Load Thresholds for Cuckoo Hashing with Overlapping Blocks

TL;DR

This paper rigorously determines load thresholds for a variation of cuckoo hashing with overlapping intervals, improving understanding of its capacity limits and employing advanced probabilistic methods.

Contribution

It introduces a method to precisely compute load thresholds for cuckoo hashing with overlapping blocks for all parameters, extending previous empirical and asymptotic results.

Findings

Thresholds are approximately 96.5% for specific parameters.

Belief propagation equations determine hypergraph orientability thresholds.

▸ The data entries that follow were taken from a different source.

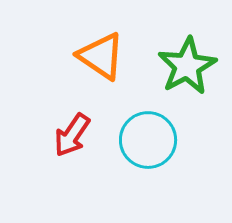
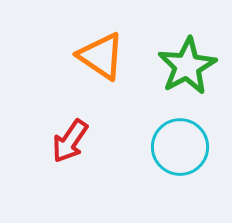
red arrow: moved 2 px left, 6 px down
cyan circle: moved 32 px right, 7 px down
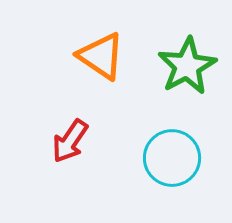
cyan circle: moved 8 px left, 11 px down
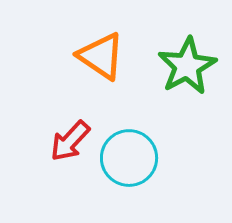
red arrow: rotated 9 degrees clockwise
cyan circle: moved 43 px left
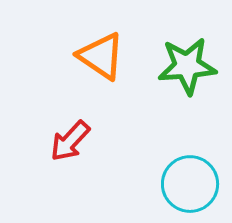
green star: rotated 24 degrees clockwise
cyan circle: moved 61 px right, 26 px down
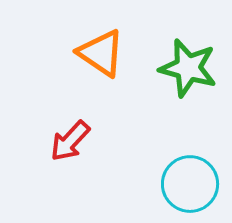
orange triangle: moved 3 px up
green star: moved 1 px right, 2 px down; rotated 20 degrees clockwise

Experimental evidence shows near-threshold placements can be constructed efficiently.

Abstract

Dietzfelbinger and Weidling [DW07] proposed a natural variation of cuckoo hashing where each of $cn$ objects is assigned $k = 2$ intervals of size $\ell$ in a linear (or cyclic) hash table of size $n$ and both start points are chosen independently and uniformly at random. Each object must be placed into a table cell within its intervals, but each cell can only hold one object. Experiments suggested that this scheme outperforms the variant with blocks in which intervals are aligned at multiples of $\ell$. In particular, the load threshold is higher, i.e. the load $c$ that can be achieved with high probability. For instance, Lehman and Panigrahy [LP09] empirically observed the threshold for $\ell = 2$ to be around $96.5\%$ as compared to roughly $89.7\%$ using blocks. They managed to pin down the asymptotics of the thresholds for large $\ell$, but the precise values resisted rigorous analysis. We establish a method to determine these load thresholds for all $\ell \geq 2$, and, in fact, for general $k \geq 2$. For instance, for $k = \ell = 2$ we get $\approx 96.4995\%$. The key tool we employ is an insightful and general theorem due to Leconte, Lelarge, and Massouli\'e [LLM13], which adapts methods from statistical physics to the world of hypergraph orientability. In effect, the orientability thresholds for our graph families are determined by belief propagation equations for certain graph limits. As a side note we provide experimental evidence suggesting that placements can be constructed in linear time with loads close to the threshold using an adapted version of an algorithm by Khosla [Kho13].